The events that transpired are largely Jenny Karankawa's fault and the Lonely Planet guide that her roommate gave to her. You see, the Olympic Peninsula is DESOLATE. There are no towns. Except two. Forks and Port Angeles - stop if you know where this is going because we really didn't see it heading there.
Lonely Planet recommended an excellent, excellent campsite called Mora, only a stone throw away from the Pacific. Sadly, as sometimes happens with last minute travel arrangements, Mora was full for that Sat. So JK of course asked for nearby recommendations with the hope of hitting Mora early the next day to reserve a spot.
Three Rivers sounded like an excellent, excellent campsite as recommended by Mora.
This is how the conversation went:
Three Rivers: Oh, we actually do have something available for you. That's surprising for a Saturday, now isn't it?
Treaty Line
Dude, the funniest part about this sign, yes, there's another funny part about it, is the Pepsi sponsorship on the opposite side. JK: Ok
Three Rivers: How many tents?
JK: Two
Three Rivers: Do you have any dogs?
JK: No
Three Rivers: Okay, just remember, no vampires.
JK: ...um...
So the trio left the sunny Columbia River Gorge--Generalissimo looking longingly back at Portland, Texas Red forever snapping his camera out the car window, and JK happily reviewing possible trail hikes for the following day. As written in many a guide book, the Olympic Peninsula of Washington holds one of the most wild and uncultivated landscapes in the country (besides Alaska). It is beautiful, untouched, and shrouded in fog. And whatever you do, don't drive through Aberdeen, WA. You will want to jump off a bridge.

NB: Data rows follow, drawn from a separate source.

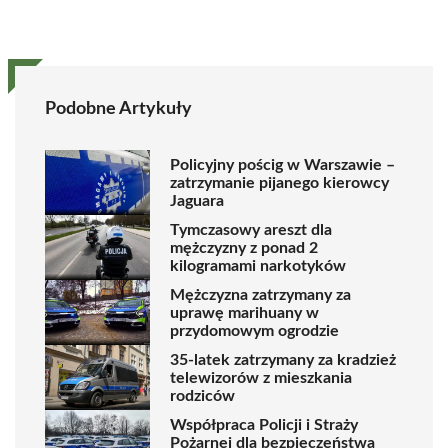
Podobne Artykuły
Policyjny pościg w Warszawie –
zatrzymanie pijanego kierowcy
Jaguara
Tymczasowy areszt dla
mężczyzny z ponad 2
kilogramami narkotyków
Mężczyzna zatrzymany za
uprawę marihuany w
przydomowym ogrodzie
35-latek zatrzymany za kradzież
telewizorów z mieszkania
rodziców
Współpraca Policji i Straży
Pożarnej dla bezpieczeństwa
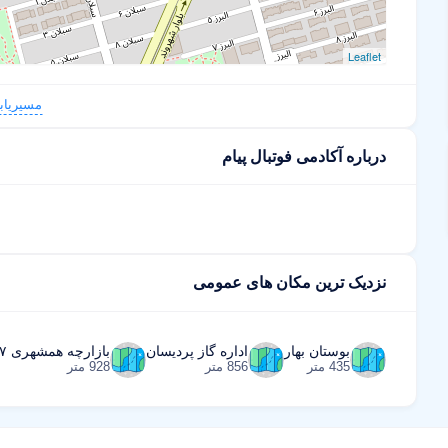
Leaflet
مسیریاب
درباره آکادمی فوتبال پیام
نزدیک ترین مکان های عمومی
بوستان بهار
اداره گاز پردیسان
بازارچه همشهری ۱۷
435 متر
856 متر
928 متر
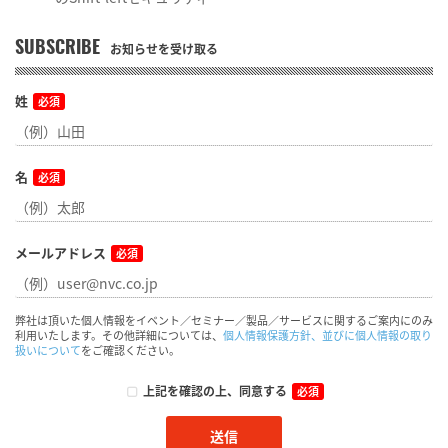
SUBSCRIBE
お知らせを受け取る
姓
必須
名
必須
メールアドレス
必須
弊社は頂いた個人情報をイベント／セミナー／製品／サービスに関するご案内にのみ
利用いたします。その他詳細については、
個人情報保護方針、並びに個人情報の取り
扱いについて
をご確認ください。
上記を確認の上、同意する
必須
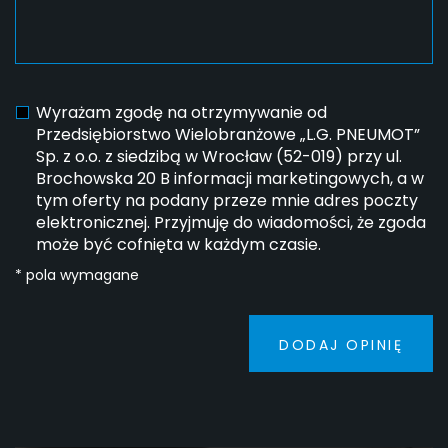
Wyrażam zgodę na otrzymywanie od
Przedsiębiorstwo Wielobranżowe „L.G. PNEUMOT”
Sp. z o.o. z siedzibą w Wrocław (52-019) przy ul.
Brochowska 20 B informacji marketingowych, a w
tym oferty na podany przeze mnie adres poczty
elektronicznej. Przyjmuję do wiadomości, że zgoda
może być cofnięta w każdym czasie.
* pola wymagane
DODAJ OPINIĘ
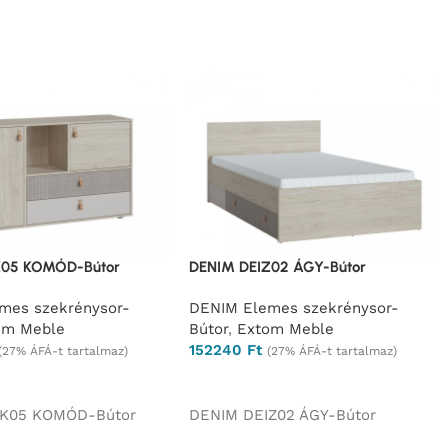
K05 KOMÓD-Bútor
DENIM DEIZ02 ÁGY-Bútor
mes szekrénysor-
DENIM Elemes szekrénysor-
om Meble
Bútor
,
Extom Meble
152240
Ft
(27% ÁFÁ-t tartalmaz)
(27% ÁFÁ-t tartalmaz)
és
Ajánlatkérés
IK05 KOMÓD-Bútor
DENIM DEIZ02 ÁGY-Bútor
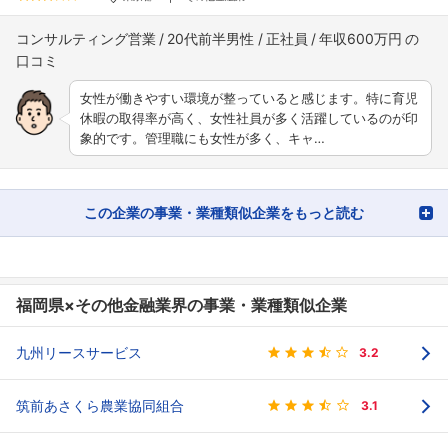
コンサルティング営業
20代前半男性
正社員
年収600万円
女性が働きやすい環境が整っていると感じます。特に育児
休暇の取得率が高く、女性社員が多く活躍しているのが印
象的です。管理職にも女性が多く、キャ…
この企業の事業・業種類似企業をもっと読む
福岡県×その他金融業界の事業・業種類似企業
九州リースサービス
3.2
筑前あさくら農業協同組合
3.1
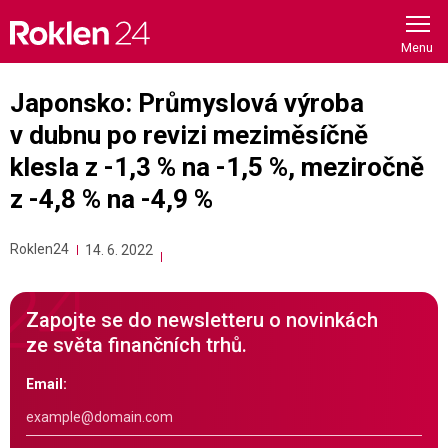
Skip
to
content
Japonsko: Průmyslová výroba
v dubnu po revizi meziměsíčně
klesla z -1,3 % na -1,5 %, meziročně
z -4,8 % na -4,9 %
Roklen24
14. 6. 2022
Zapojte se do newsletteru o novinkách
ze světa finančních trhů.
Email:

As Beatrice faithfully climbed the Olympic mountains rounding the Pacific coast, the landscape dimmed in tufts of thick gray haze, so dense the road disappeared, and so filmy it was there one second and then gone the next. There is no question the landscape teeters on both a frightening and hopelessly romantic coast. It sent us all into a quite gothic rapture which ended rather abruptly as we pulled into Forks, where the first of many motels signs
greeted us with: "Welcome to the Twilight Zone."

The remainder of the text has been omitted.